Whether you’ve seen the pencil symbol appear on your homepage or are eagerly awaiting it, here are two things to know with regard to the publishing tool.

1. Publishing on LinkedIn doesn’t mean that you are an official “Influencer.”

LinkedIn’s Influencer designation is given to about 500 hand-picked thought leaders. According to the social network, influencers like Richard Branson, Deepak Chopra and Jack Welch, are viewed more as contributing editors who develop content that will engage members and align to their areas of professional interest.

LinkedIn’s publishing platform is meant to build on Influencer posts and the channel’s aggregated news content, and capture and share the knowledge and varied experiences of members. What B2B tech executives should find most interesting, however, is that their content could potentially be tagged, featured and end up listed next to an influencer post via LinkedIn Pulse, and see a significant boost in reads, shares and engagement as a result.
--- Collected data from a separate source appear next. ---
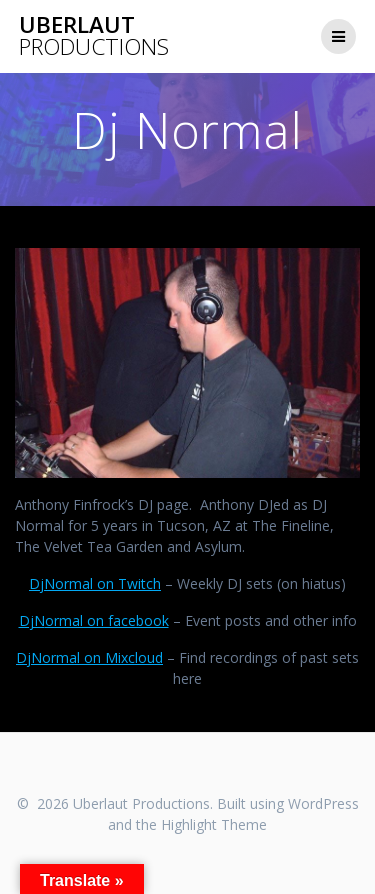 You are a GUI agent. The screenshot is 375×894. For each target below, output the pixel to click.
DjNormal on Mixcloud (89, 657)
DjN (32, 620)
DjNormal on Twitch (95, 583)
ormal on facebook (107, 620)
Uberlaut (94, 36)
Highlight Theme (214, 824) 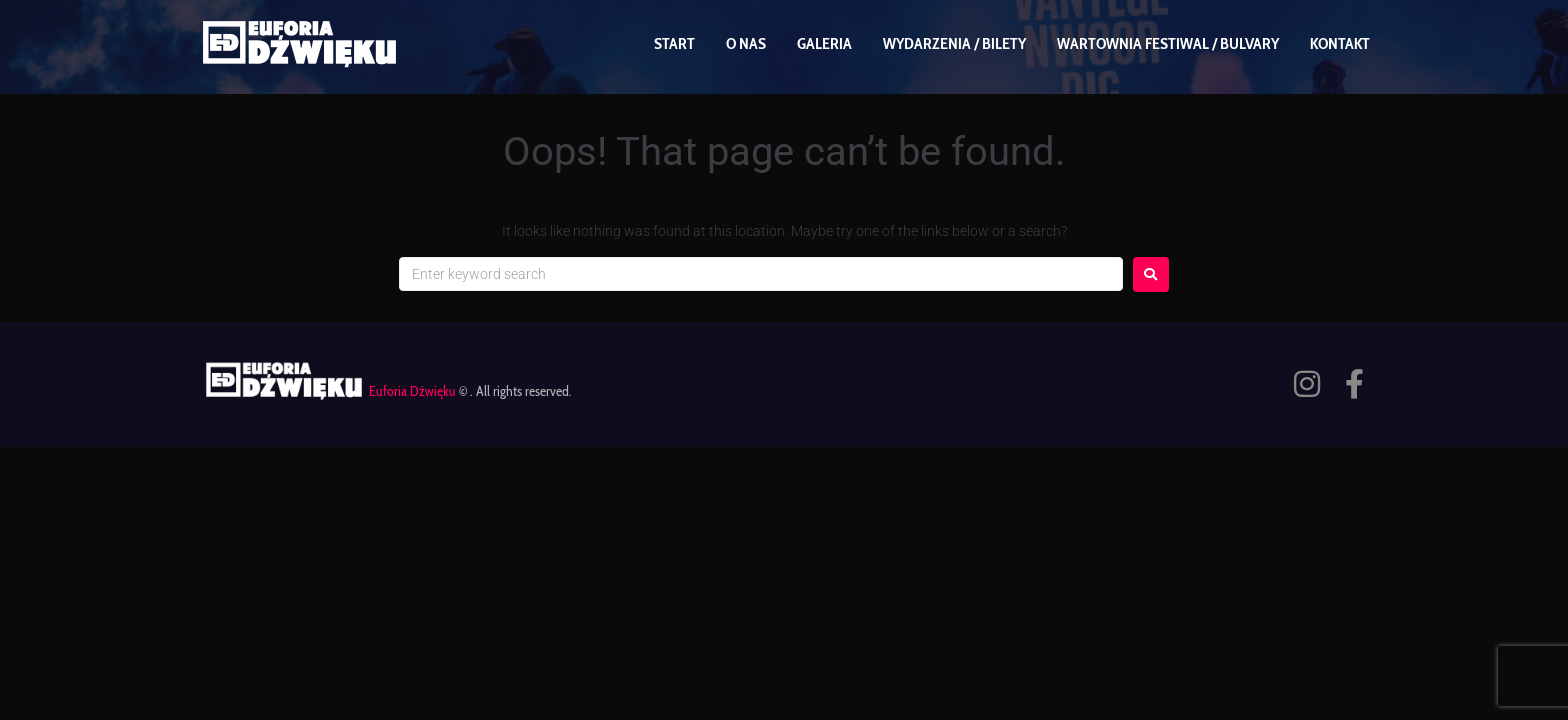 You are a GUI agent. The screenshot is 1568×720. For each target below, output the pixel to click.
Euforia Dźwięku (412, 391) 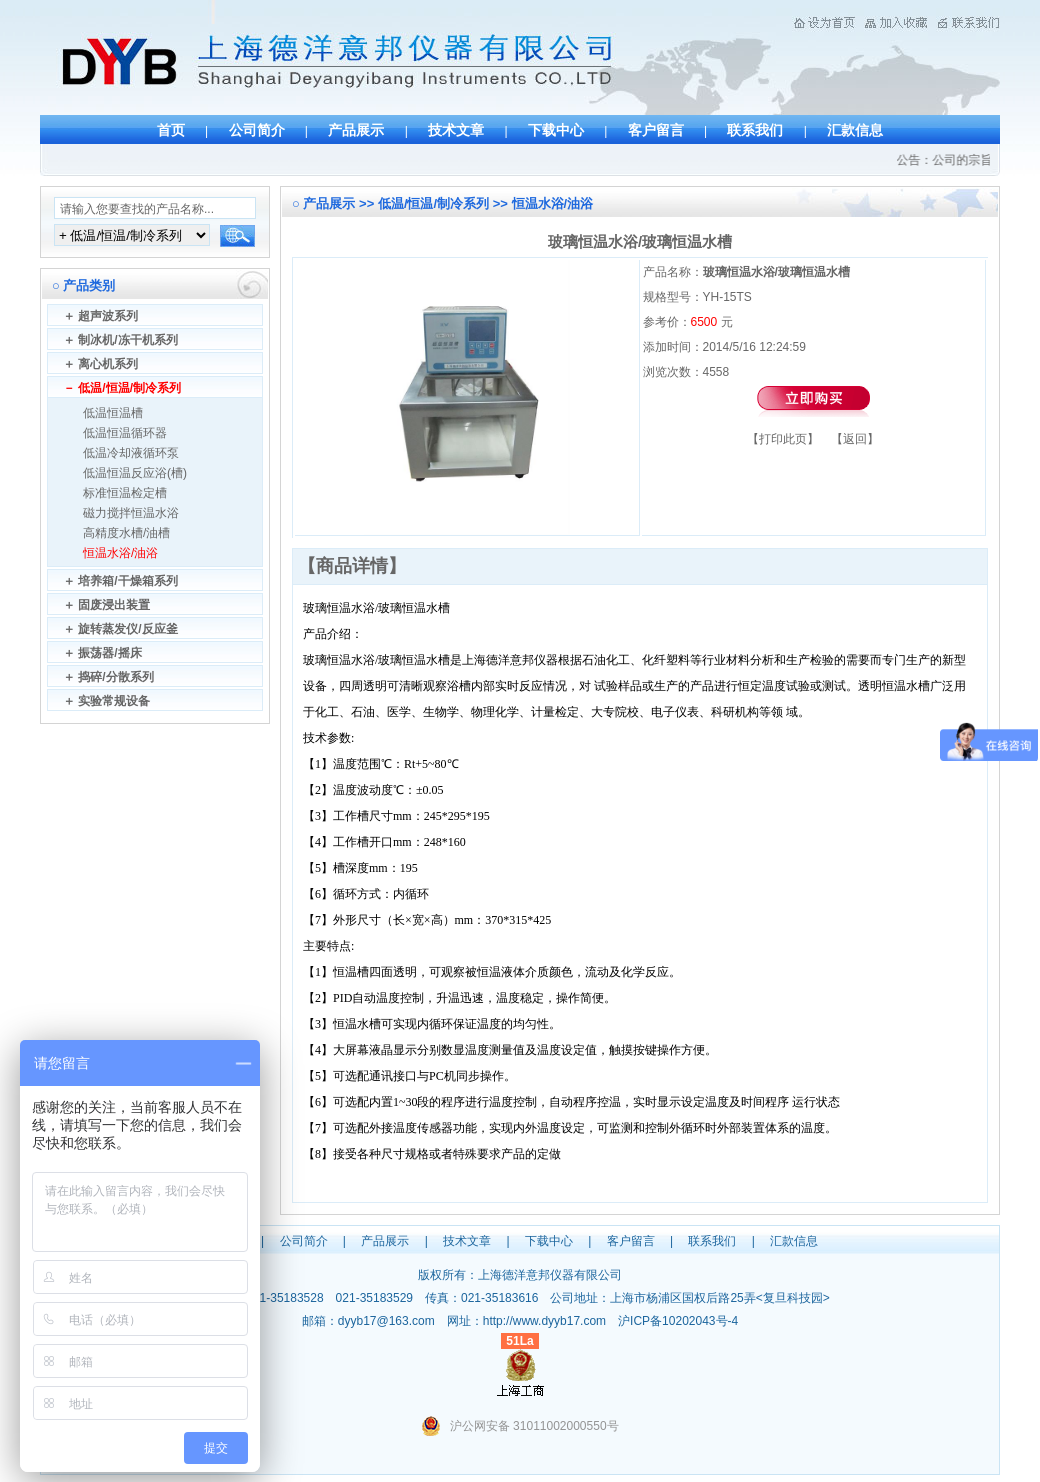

2. LinkedIn Shouldn’t Replace Your Blog.

Ginny Soskey of HubSpot offered this sound advice; LinkedIn shouldn’t become your sole or primary blogging platform. Plus, with Google’s Panda 4.0 algorithm changes, it’s even more important that tech companies are posting frequent, fresh, high-quality content to their own websites.

You may want to steer away from straight content duplication to LinkedIn, too, or you run the risk of being penalized in search rankings or having it taken down by the social network. So, the new(ish) publishing tool is rather one more avenue to consider as part of your content and social media strategies.